Extracted page text data:
_____
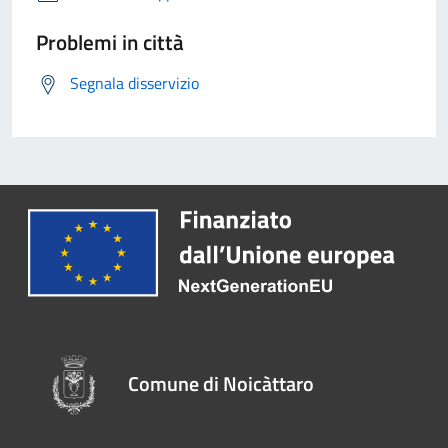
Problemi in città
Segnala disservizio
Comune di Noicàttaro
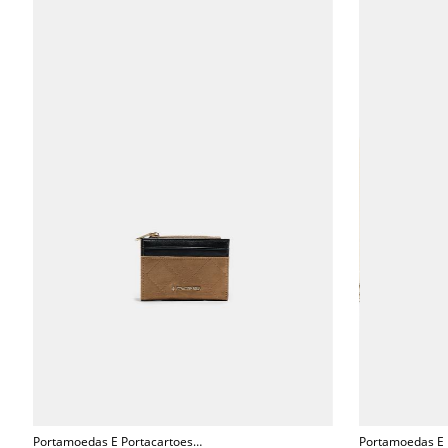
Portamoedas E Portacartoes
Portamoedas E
_____
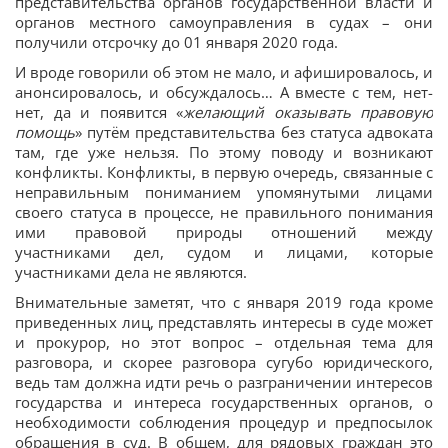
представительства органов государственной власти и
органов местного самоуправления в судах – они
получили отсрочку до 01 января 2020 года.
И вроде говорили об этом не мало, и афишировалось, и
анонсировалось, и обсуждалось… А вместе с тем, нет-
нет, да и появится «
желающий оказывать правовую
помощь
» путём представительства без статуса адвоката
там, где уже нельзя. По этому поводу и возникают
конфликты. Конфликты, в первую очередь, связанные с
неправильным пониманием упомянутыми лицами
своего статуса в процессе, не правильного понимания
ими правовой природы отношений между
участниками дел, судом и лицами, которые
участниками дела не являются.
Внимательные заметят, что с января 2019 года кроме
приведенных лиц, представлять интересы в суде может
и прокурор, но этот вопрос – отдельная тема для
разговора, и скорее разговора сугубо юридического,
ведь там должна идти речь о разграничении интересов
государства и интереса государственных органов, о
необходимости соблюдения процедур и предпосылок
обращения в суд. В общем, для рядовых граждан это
_____
* _What this task involves_:
Whichever lines of the data include the word "статуса", pull them out.

* _Exercise response_:
» путём представительства без статуса адвоката
своего статуса в процессе, не правильного понимания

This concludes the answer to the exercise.